Internship: Let Talents Shine
With core values of inspiring innovation and social responsibility, team leaders and associates are constantly promoting the GPT Development programs, summer internship positions, and work opportunities across ADP. We take pride in providing resources and connecting with next-generation talents.
Nina P., a Data Science intern, met with her mentors weekly during her two-month internship at ADP. She utilized the 30-minute sessions to discuss project progress and personal growth.
“I love connecting with people both in and outside meetings. Everyone was there to share ideas and brainstorm together,” Nina said. “When I return to school, I’d encourage future interns to ask questions and reach out to as many people as possible from day one.”
Nina described her two-month data science team experience as innovative, with hands-on opportunities. She was assigned to work on projects that led her to learn new technologies. Nina also widened her area of interest in tech as she dived into using Natural Language Processing (NLP) which was not her focus of study at school.

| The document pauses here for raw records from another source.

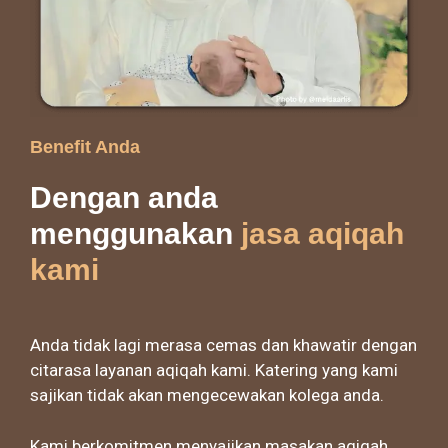
Benefit Anda
Dengan anda
menggunakan
jasa aqiqah
kami
Anda tidak lagi merasa cemas dan khawatir dengan
citarasa layanan aqiqah kami. Katering yang kami
sajikan tidak akan mengecewakan kolega anda.
Kami berkomitmen menyajikan masakan aqiqah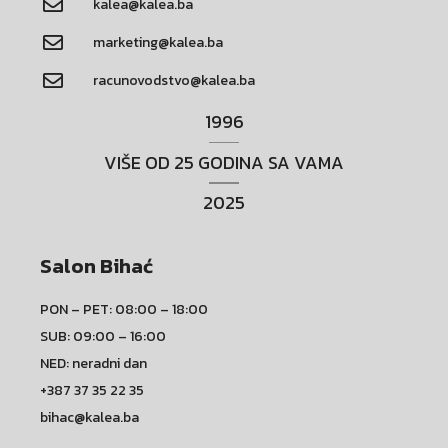
kalea@kalea.ba
marketing@kalea.ba
racunovodstvo@kalea.ba
1996
VIŠE OD 25 GODINA SA VAMA
2025
Salon Bihać
PON – PET: 08:00 – 18:00
SUB: 09:00 – 16:00
NED: neradni dan
+387 37 35 22 35
bihac@kalea.ba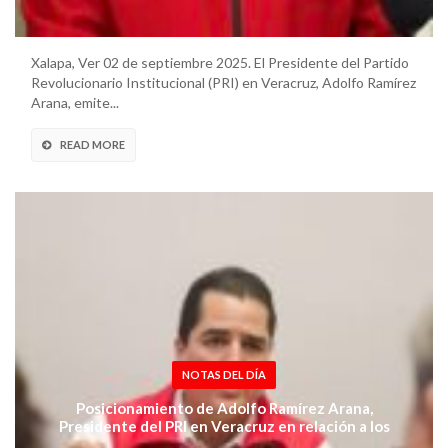
Xalapa, Ver 02 de septiembre 2025. El Presidente del Partido
Revolucionario Institucional (PRI) en Veracruz, Adolfo Ramírez
Arana, emite...
READ MORE
NOTAS DEL DÍA
Posicionamiento de Adolfo Ramírez Arana,
Presidente del PRI en Veracruz en relación a los
hechos ocurridos en el Senado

At the end of her internship, the Data Science team was pleased to offer Nina a full-time position. “I am so happy to have accepted the position as a Data Scientist at ADP following my graduation from Georgia Institute of Technology,” Nina said. “I am thrilled to be surrounded by such a brilliant group of innovators starting in December!”

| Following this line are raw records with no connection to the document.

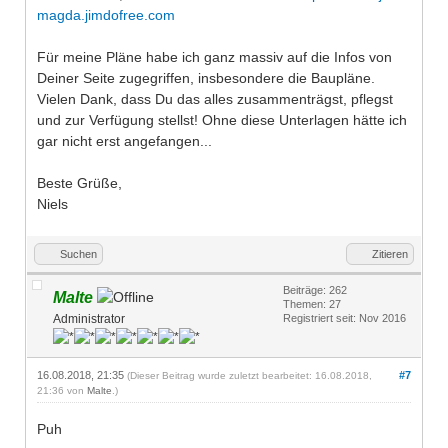
magda.jimdofree.com
Für meine Pläne habe ich ganz massiv auf die Infos von
Deiner Seite zugegriffen, insbesondere die Baupläne.
Vielen Dank, dass Du das alles zusammenträgst, pflegst
und zur Verfügung stellst! Ohne diese Unterlagen hätte ich
gar nicht erst angefangen...
Beste Grüße,
Niels
Suchen
Zitieren
Beiträge: 262
Malte
Themen: 27
Administrator
Registriert seit: Nov 2016
16.08.2018, 21:35
#7
(Dieser Beitrag wurde zuletzt bearbeitet: 16.08.2018,
21:36 von
Malte
.)
Puh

Women in Tech Scholarships
ADP sponsors scholarships to encourage women to pursue tech careers through the Women in Tech (WIT) organization, promoting STEM opportunities for young talents.
In June, ADP was a VIP sponsor of 2022 Women in Technology (WIT) Connect, one of Atlanta’s most engaging and interactive events for science, technology, engineering, arts, and math (STEAM), with over 700 top-level executives and leaders attending. This event was about giving back and supporting the development of young girls and women in STEAM. The event highlighted the WIT Girls, Campus, and Single Mothers in STEAM, awarding scholarships to the WIT Girls and WIT Campus students.
Jimmy Adams, Senior Vice President of Global Product & Technology, and Melanie Shook, Vice President/General Manager of Small Businesses Services, presented the scholarship of $15,000 to Rian T., a student in Information Technology at Georgia Gwinnett College. Rian, the WIT Campus Scholarship third place winner, would be using the scholarship to fund her studies.
As the Executive Sponsor for WIT, Melanie shared her journey helping with the WIT scholarships to her recent appointment on the WIT Advisory board.
“STEAM careers have always been part of my DNA. As an industrial engineer out of college, I made it my mission to promote the advancement of these fields and did so individually,” Melanie said.
Fast forward 20+ years later, she connected with WIT and was immediately drawn to the organization and empowering girls and women in STEAM. In addition to WIT, ADP is a National Club partner for Girls Who Code, and a sponsor for the Grace Hopper Celebration.
“I’m proud to work for a company that encourages leaders to drive an increasing presence for women in STEAM,” Jimmy said. “It’s been great watching the Atlanta WIT events and community grow over the past years.”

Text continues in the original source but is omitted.